Le chef cantonnier Dufourg a très franchement reconnu qu’il avait commis une faute. Ce fut de sa part un regrettable oubli, dont il exprime ses profonds regrets, mais rien autre chose qu’un oubli.
Cet oubli a été suivi de dures sanctions : il a été traduit devant un Conseil de discipline de la Compagnie, où il a été défendu par un de ses camarades, de son grade. Il a été révoqué ; il a perdu le bénéfice de la retraite. Il était à la Compagnie depuis plus de vingt-quatre ans et occupait ce poste de chef cantonnier depuis plus de dix ans.
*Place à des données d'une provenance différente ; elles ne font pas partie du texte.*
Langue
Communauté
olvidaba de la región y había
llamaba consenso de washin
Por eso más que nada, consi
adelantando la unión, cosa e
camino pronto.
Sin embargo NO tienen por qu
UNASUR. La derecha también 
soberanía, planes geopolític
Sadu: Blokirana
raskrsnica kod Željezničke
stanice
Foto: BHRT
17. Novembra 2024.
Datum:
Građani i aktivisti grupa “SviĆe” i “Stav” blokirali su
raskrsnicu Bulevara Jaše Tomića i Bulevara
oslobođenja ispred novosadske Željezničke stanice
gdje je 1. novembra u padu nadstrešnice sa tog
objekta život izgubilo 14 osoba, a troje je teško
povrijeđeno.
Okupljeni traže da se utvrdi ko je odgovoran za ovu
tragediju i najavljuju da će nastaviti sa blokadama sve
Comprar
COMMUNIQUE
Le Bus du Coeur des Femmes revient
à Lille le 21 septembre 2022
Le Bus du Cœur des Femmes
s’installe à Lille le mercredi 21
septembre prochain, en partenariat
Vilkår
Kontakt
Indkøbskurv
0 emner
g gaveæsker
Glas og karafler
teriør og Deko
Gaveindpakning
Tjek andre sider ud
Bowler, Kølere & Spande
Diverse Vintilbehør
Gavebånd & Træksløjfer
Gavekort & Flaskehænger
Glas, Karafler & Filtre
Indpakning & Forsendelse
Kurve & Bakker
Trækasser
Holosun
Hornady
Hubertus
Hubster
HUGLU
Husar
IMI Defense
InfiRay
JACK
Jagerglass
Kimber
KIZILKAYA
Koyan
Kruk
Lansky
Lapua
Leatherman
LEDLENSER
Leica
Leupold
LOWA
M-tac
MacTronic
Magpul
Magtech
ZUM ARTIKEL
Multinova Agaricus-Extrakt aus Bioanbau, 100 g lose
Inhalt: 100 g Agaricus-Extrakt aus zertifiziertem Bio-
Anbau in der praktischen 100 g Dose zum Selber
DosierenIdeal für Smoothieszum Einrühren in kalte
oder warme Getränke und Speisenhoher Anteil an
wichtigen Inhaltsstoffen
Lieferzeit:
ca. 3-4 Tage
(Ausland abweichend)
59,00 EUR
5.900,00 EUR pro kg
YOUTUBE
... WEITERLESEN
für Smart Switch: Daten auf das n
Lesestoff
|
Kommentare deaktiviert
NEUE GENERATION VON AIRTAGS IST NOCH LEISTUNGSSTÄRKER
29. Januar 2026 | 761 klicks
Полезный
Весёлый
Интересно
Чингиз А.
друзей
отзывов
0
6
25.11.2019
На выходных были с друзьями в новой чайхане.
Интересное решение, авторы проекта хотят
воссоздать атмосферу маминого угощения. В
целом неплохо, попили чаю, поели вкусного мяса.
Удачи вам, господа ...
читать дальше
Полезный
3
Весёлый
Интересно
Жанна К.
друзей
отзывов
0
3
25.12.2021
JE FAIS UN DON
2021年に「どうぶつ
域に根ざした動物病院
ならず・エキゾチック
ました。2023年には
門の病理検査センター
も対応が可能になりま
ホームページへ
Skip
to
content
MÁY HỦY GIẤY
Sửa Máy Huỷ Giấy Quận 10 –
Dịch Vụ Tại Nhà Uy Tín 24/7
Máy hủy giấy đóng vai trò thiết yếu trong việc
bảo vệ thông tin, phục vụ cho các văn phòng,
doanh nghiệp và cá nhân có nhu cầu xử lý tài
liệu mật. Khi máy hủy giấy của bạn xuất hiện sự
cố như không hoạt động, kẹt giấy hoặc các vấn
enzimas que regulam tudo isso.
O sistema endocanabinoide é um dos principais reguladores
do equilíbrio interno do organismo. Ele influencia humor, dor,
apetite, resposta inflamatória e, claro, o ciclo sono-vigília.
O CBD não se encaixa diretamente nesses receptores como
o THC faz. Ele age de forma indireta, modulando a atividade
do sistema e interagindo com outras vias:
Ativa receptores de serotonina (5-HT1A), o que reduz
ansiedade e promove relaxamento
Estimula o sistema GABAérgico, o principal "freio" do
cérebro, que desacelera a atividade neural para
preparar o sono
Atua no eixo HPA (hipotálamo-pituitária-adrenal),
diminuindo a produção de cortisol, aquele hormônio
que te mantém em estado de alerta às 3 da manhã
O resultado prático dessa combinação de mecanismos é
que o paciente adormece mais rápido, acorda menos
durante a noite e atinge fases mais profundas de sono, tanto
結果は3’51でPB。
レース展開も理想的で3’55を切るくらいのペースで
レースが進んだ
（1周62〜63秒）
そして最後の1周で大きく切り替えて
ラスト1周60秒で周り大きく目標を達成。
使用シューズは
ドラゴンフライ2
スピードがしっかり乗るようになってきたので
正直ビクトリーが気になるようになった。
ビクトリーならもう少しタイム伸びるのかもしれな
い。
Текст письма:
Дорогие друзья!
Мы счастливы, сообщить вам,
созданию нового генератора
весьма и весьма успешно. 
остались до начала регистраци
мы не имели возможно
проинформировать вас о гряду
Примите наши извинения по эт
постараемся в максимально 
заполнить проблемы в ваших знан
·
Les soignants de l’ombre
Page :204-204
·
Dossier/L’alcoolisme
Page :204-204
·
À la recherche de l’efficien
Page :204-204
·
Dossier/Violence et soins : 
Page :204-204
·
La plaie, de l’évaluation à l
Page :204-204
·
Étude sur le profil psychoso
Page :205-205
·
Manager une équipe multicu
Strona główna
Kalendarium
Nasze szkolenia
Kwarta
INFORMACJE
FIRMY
Le ministère public s’est montré sévère pour l’oubli commis par Dufourg, oubli qui aurait pu avoir de très graves conséquences.
Me Pinatel, qui défendait le chef cantonnier, a montré que, cette fois, la fatalité avait joué un rôle excellent, puisque les circonstances furent telles qu'il n'y eut aucun accident de personne. On peut se montrer indulgent pour ce vieux et brave travailleur à qui on ne peut reprocher rien d'autre qu’un oubli passager.
En d’autres temps, il fit preuve d’initiative et de courage. A Milhan, un jour, il s’aperçoit d’un affaissement de terrain ; il descend une rampe en courant et saute sur la locomotive du train en marche pour prévenir le mécanicien.